There is a homeopathic nosode for lymes, but that would have to be a personal decision since there have not been any blind studies done, only owner and holistic vet testimonials.


----------



## LisaT (Feb 7, 2005)

The lyme vaccine is somewhat effective, but is known for failure. However, there are risks associated with it, that include development of destructive arthritis from the vaccine that can devlop down the road, which can increase with subsequent revaccination. There are other neuro effects that are sometimes subtle that the vaccine can cause. And it doesn't do anything for the other tick diseases. 

I have a page of links that I can't post here, but here's a snippet: 
Lyme vaccination is still controversial because the most serious forms of Lyme disease in dogs are caused by an immune-mediated pathogenesis and don’t respond to antibiotics,” Penn’s Littman says. “I prefer not to use Lyme vaccines when topical repellents and collars can prevent a tick from attaching and kill it before transmission of organisms can occur. There are many other kinds of tick-borne diseases in our area, so we need to use good tick control anyway.” 
There?s Never a Good Time for Lyme

The problem with the side effects from the vaccine is that they can occur slowly over time and not be associated with the vaccine, as well as the hospital type mentioned above. 

Merial used to be the only lyme vaccine out there without an adjuvant, which was true in 2010, but I don't know about the newest ones. The new ospA and OspC vax will no doubt be more effective than the OspA only one. However, it will be more toxic with chance to create a reaction, and will also interfere with the new tick tests, the Accuplex (antech/VCA), or the multiplex (Cornell).

I would just saay No to the lyme vaccine. I am starting to read a lot of revisionist articles about the human vax. It was a terrible vax, and 1/3 of humans are susceptible to severe problems from it. It was *not* covered by the law that gives vaccines immunity from lawsuits, so it was pulled from the new market. There is a new one in trials, and it *will* be given this immunity from what I understand. Unles we hear that they publicy address what the vaccine does to this population in humans (dogs have a similar genetic makeup), then don't believe the safety hype. So far they've not mentioned it in any of the articles.


----------



## Diesel and Lace (Apr 15, 2013)

IMO I would never give a Lymes shot.

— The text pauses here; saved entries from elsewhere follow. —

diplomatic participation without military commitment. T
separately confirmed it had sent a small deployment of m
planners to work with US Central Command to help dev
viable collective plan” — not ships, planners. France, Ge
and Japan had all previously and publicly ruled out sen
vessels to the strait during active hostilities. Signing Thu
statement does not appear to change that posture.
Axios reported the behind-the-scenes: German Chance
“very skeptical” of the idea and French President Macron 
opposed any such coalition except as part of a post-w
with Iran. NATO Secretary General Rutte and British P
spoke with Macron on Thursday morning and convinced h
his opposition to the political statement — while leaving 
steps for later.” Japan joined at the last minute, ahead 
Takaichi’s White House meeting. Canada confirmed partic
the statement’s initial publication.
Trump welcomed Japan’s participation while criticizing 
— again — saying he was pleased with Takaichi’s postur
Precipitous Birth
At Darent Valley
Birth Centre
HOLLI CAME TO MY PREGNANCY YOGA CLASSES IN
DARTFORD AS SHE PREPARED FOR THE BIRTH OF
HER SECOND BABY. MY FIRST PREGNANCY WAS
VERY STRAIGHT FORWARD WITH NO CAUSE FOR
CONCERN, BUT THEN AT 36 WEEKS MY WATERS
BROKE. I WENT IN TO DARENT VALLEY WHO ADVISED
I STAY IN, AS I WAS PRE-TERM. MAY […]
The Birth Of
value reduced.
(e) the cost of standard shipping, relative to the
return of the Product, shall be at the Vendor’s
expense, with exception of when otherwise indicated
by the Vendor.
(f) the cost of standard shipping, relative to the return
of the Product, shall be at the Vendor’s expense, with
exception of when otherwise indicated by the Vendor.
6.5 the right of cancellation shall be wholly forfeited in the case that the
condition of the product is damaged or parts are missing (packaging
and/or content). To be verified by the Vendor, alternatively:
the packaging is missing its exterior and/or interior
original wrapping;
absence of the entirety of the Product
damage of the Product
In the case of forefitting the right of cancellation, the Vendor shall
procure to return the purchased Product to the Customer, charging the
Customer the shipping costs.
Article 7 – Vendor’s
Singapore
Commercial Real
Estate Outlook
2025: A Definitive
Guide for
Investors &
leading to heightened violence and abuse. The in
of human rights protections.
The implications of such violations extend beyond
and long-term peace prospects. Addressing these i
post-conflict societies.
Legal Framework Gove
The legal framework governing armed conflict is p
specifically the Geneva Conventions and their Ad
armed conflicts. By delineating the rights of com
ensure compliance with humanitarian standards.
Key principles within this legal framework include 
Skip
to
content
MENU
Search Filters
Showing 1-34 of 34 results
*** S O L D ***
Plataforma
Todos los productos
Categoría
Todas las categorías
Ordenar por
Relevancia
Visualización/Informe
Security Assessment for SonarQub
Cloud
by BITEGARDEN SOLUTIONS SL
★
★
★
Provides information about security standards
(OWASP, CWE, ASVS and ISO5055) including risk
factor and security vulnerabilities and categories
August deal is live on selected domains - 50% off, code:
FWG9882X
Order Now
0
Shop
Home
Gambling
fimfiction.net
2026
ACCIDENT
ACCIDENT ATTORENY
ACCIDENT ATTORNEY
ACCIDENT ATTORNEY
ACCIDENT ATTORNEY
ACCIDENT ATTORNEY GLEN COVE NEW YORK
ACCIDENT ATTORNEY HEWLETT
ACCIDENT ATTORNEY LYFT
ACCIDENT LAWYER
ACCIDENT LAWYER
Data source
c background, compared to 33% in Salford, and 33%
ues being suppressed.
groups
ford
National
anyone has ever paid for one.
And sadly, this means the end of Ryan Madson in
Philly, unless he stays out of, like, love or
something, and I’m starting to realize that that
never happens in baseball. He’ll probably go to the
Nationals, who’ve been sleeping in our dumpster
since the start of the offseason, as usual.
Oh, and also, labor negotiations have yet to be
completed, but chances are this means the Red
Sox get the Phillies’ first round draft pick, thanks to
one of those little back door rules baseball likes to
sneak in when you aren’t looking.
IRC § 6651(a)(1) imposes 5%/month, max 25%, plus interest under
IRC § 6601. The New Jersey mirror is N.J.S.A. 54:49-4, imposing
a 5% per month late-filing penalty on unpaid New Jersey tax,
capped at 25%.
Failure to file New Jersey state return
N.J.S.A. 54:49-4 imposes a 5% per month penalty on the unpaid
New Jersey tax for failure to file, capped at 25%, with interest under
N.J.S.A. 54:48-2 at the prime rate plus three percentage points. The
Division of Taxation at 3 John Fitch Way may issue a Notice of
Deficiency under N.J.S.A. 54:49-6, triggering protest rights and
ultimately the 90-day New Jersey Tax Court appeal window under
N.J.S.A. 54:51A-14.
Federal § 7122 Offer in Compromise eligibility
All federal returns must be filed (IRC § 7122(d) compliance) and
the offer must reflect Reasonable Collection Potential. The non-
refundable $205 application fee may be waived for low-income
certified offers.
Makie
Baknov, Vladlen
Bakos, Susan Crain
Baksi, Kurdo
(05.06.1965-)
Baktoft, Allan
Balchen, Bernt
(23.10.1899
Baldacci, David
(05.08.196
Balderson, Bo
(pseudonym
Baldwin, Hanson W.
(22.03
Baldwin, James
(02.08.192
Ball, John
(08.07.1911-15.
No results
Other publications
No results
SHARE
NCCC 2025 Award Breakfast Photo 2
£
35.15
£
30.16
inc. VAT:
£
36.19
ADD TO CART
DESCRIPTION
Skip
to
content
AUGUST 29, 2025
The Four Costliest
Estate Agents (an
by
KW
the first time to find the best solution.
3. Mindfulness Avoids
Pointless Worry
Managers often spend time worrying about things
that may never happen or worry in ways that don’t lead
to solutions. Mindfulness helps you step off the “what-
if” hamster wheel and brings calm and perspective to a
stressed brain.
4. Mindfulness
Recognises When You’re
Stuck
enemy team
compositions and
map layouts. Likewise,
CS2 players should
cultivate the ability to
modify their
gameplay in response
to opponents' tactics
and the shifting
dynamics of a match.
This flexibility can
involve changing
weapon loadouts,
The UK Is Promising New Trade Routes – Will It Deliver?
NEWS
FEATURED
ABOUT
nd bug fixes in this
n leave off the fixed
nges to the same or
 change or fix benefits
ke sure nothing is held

I have horses and all of my friends have horses and some are breeders, it is proven that the lymes shot causes cognitive issues, makes healthy mares abort their babies, and also causes birth defects in the babies. This is also the case with the west nile vaccine. I dont personally know of any issues related to giving a dog the shot but if it can do that to a horse I am sure it can do it to a dog as well.


----------



## LisaT (Feb 7, 2005)

Forgot to mention, in dogs that are suceptible to kidney diease from lyme, they are probably alo susceptible to kidney disease from the lyme vaccine. Both can be fatal. There is some breed tendency, thought to be higher in Labs, Goldens, and shelties, but certainly not restricted to them.


----------



## LisaT (Feb 7, 2005)

Diesel and Lace said:


> IMO I would never give a Lymes shot. I have horses and all of my friends have horses and some are breeders, it is proven that the lymes shot causes cognitive issues, makes healthy mares abort their babies, and also causes birth defects in the babies. This is also the case with the west nile vaccine. I dont personally know of any issues related to giving a dog the shot but if it can do that to a horse I am sure it can do it to a dog as well.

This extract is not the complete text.